● Instructions for the task
Output each record below exactly, leaving any picture out of the copy.
------ Given data ------
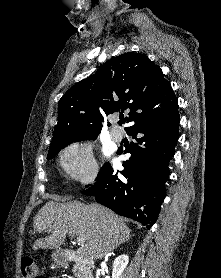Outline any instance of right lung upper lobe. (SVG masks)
<instances>
[{
	"instance_id": "obj_1",
	"label": "right lung upper lobe",
	"mask_w": 221,
	"mask_h": 278,
	"mask_svg": "<svg viewBox=\"0 0 221 278\" xmlns=\"http://www.w3.org/2000/svg\"><path fill=\"white\" fill-rule=\"evenodd\" d=\"M177 108V98L159 66L144 54L127 52L62 96L50 148L98 135L104 116L114 112L130 110L125 118L130 125L127 131Z\"/></svg>"
}]
</instances>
------
● Solution to this problem
Outline any instance of right lung upper lobe. (SVG masks)
<instances>
[{
	"instance_id": "obj_1",
	"label": "right lung upper lobe",
	"mask_w": 221,
	"mask_h": 278,
	"mask_svg": "<svg viewBox=\"0 0 221 278\" xmlns=\"http://www.w3.org/2000/svg\"><path fill=\"white\" fill-rule=\"evenodd\" d=\"M177 108V98L159 66L144 54L127 52L62 96L50 148L98 135L104 116L114 112L130 110L125 118L130 125L127 131Z\"/></svg>"
}]
</instances>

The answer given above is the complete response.